All is another sign of the gradual, and continual shrinkage of print; slowly to begin with, but quicker now. As other print titles disappear from the media landscape. Centaur’s New Media Age another casualty.

When the Guardian announced its digital first strategy editor Alan Rusbridger said that readers no longer read newspapers in the same way and that as many as half of Guardian’s readers waited until the evening to read it as breaking news was obtained from the web and mobile. That begs the question: why publish in the same way?

If there are no job ads to support Media Guardian then its time as a printed supplement or a section might come to a close very soon — although the Guardian did tweet me at 1100 to say it would be back on August 22, but I wouldn’t back on it being back for good.

The shrinking Media Guardian comes as the Telegraph reports this morning that more job cuts could on the way at Trinity Mirror — with many of those going across its regional and national newspaper business being journalists.

“The move is likely to trigger job losses, a large number of which would be journalists, although sources said that synergies such as outsourcing were also being explored and job cuts were not the only solution.

“Earlier this year, the company, which has been through a series of cuts, increased its cost savings target for the year to £15m.
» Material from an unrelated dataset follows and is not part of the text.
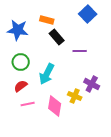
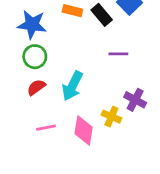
black rectangle: (57, 37) -> (102, 15), moved
green circle: (21, 62) -> (35, 57), moved
red semicircle: (21, 86) -> (36, 87), moved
That could now be increased by around another £10m,” the Telegraph reports.

  • Owen Blacker

    Whilst it may well be that the Media Guardian is going to follow its sister supplements like the Technology Guardian into the realms of digital-only, isn’t it relatively normal for the supplements to be pretty light and incorporated into the main paper over summer, when there is less content for the supplements?

    That said, of course, what with a private investigator appearing to blackmail Louise Mensch MP last week, after the select committee hearings into #hackgate, it seems odd that there wouldn’t be more content this week…

  • Keith Trivitt

    If The Guardian has found that, indeed, more than half its readers read the print newspaper in the evening, while using its website in the morning and throughout the day to catch up on more pressing news, that, to me begs the question of why The Guardian doesn’t become an afternoon newspaper, with the print edition focusing more on big, investigative and analysis pieces. why not play into the consumption habits of its readers by refocusing its publishing and appearing at a time in which they are more likely to have time to sit down and read long, analysis pieces, versus the more urgent reading that often comes in the morning.